Transcribed page contents

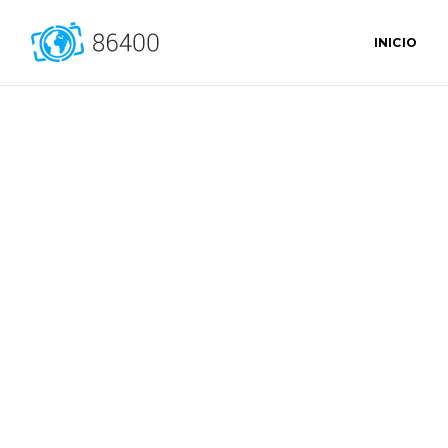
INICIO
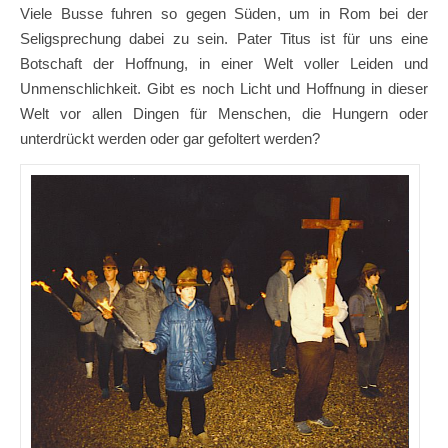
Viele Busse fuhren so gegen Süden, um in Rom bei der
Seligsprechung dabei zu sein. Pater Titus ist für uns eine
Botschaft der Hoffnung, in einer Welt voller Leiden und
Unmenschlichkeit. Gibt es noch Licht und Hoffnung in dieser
Welt vor allen Dingen für Menschen, die Hungern oder
unterdrückt werden oder gar gefoltert werden?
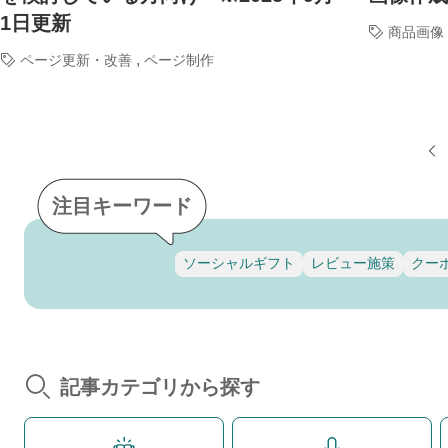
1日更新
商品画像
,
ページ更新・改善
ページ制作
注目キーワード
ソーシャルギフト
レビュー施策
クー
記事カテゴリから探す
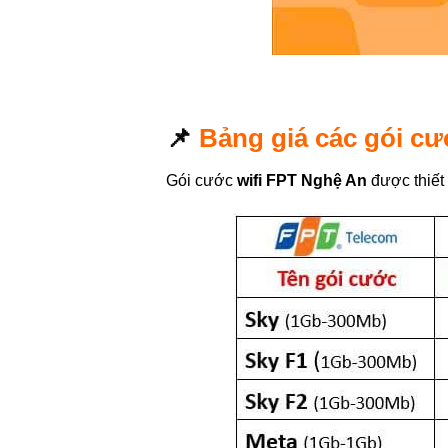
📌
Bảng giá các gói cư
Gói cước
wifi FPT Nghệ An
được thiết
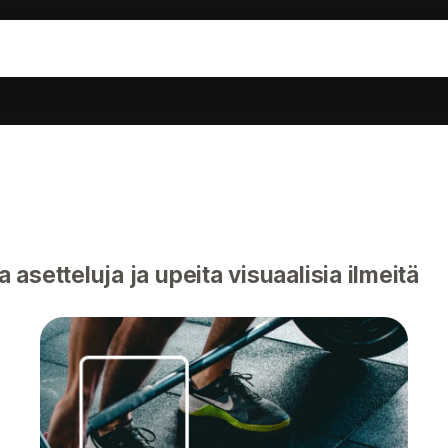
 asetteluja ja upeita visuaalisia ilmeitä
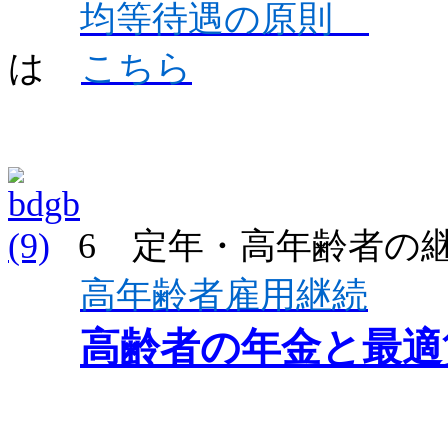
均等待遇の原則
は
こちら
6 定年・高年齢者の
高年齢者雇用継続
高齢者の年金と最適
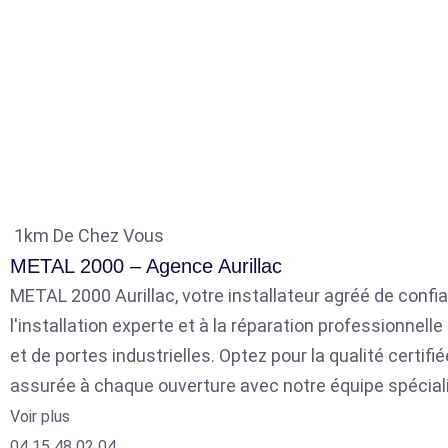
1km De Chez Vous
METAL 2000 – Agence Aurillac
METAL 2000 Aurillac, votre installateur agréé de confia
l'installation experte et à la réparation professionnell
et de portes industrielles. Optez pour la qualité certifié
assurée à chaque ouverture avec notre équipe spécial
Voir plus
04 15 48 02 04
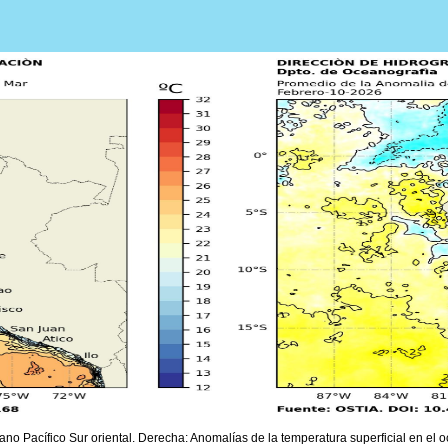
ano Pacífico Sur oriental. Derecha: Anomalías de la temperatura superficial en el o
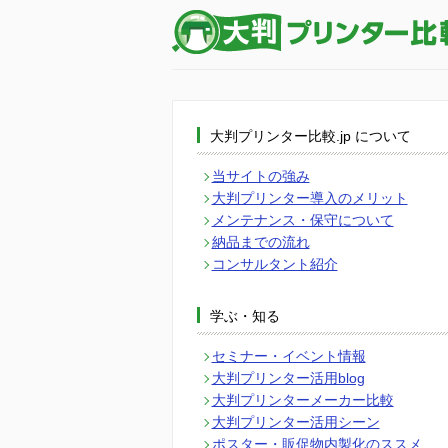
大判プリンター比較.jp について
当サイトの強み
大判プリンター導入のメリット
メンテナンス・保守について
納品までの流れ
コンサルタント紹介
学ぶ・知る
セミナー・イベント情報
大判プリンター活用blog
大判プリンターメーカー比較
大判プリンター活用シーン
ポスター・販促物内製化のススメ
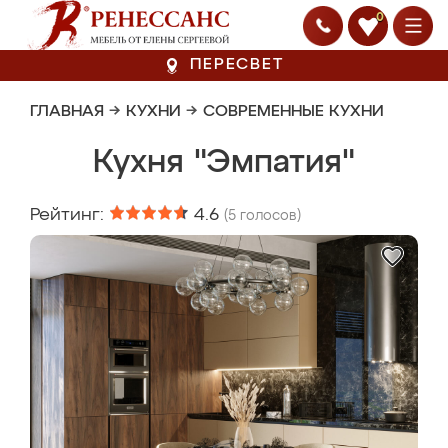
0
ПЕРЕСВЕТ
ГЛАВНАЯ
→
КУХНИ
→
СОВРЕМЕННЫЕ КУХНИ
Кухня "Эмпатия"
Рейтинг:
4.6
(
5
голосов)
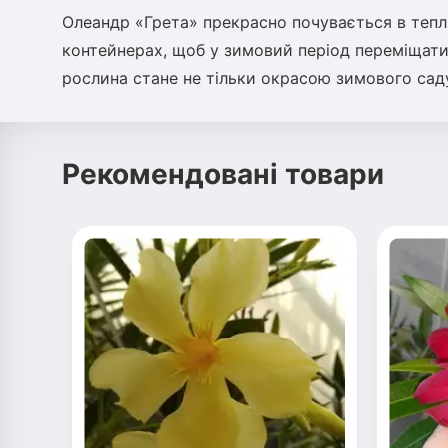
Олеандр «Грета» прекрасно почувається в тепли
контейнерах, щоб у зимовий період переміщати 
рослина стане не тільки окрасою зимового саду
Рекомендовані товари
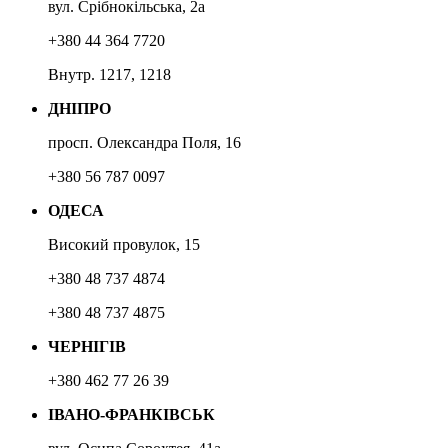
вул. Срібнокільська, 2а
+380 44 364 7720
Внутр. 1217, 1218
ДНІПРО
просп. Олександра Поля, 16
+380 56 787 0097
ОДЕСА
Високий провулок, 15
+380 48 737 4874
+380 48 737 4875
ЧЕРНІГІВ
+380 462 77 26 39
ІВАНО-ФРАНКІВСЬК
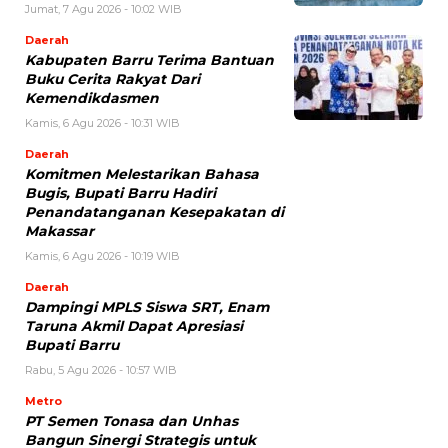
Jumat, 7 Agu 2026 - 10:02 WIB
Daerah
Kabupaten Barru Terima Bantuan
Buku Cerita Rakyat Dari
Kemendikdasmen
Kamis, 6 Agu 2026 - 10:31 WIB
Daerah
Komitmen Melestarikan Bahasa
Bugis, Bupati Barru Hadiri
Penandatanganan Kesepakatan di
Makassar
Kamis, 6 Agu 2026 - 10:19 WIB
Daerah
Dampingi MPLS Siswa SRT, Enam
Taruna Akmil Dapat Apresiasi
Bupati Barru
Rabu, 5 Agu 2026 - 10:57 WIB
Metro
PT Semen Tonasa dan Unhas
Bangun Sinergi Strategis untuk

BRIEF. Only the last part of the entries above is needed: please copy the line with "PT Semen Tonasa dan Unhas" and each line after it exactly.

WRITTEN SOLUTION.
PT Semen Tonasa dan Unhas
Bangun Sinergi Strategis untuk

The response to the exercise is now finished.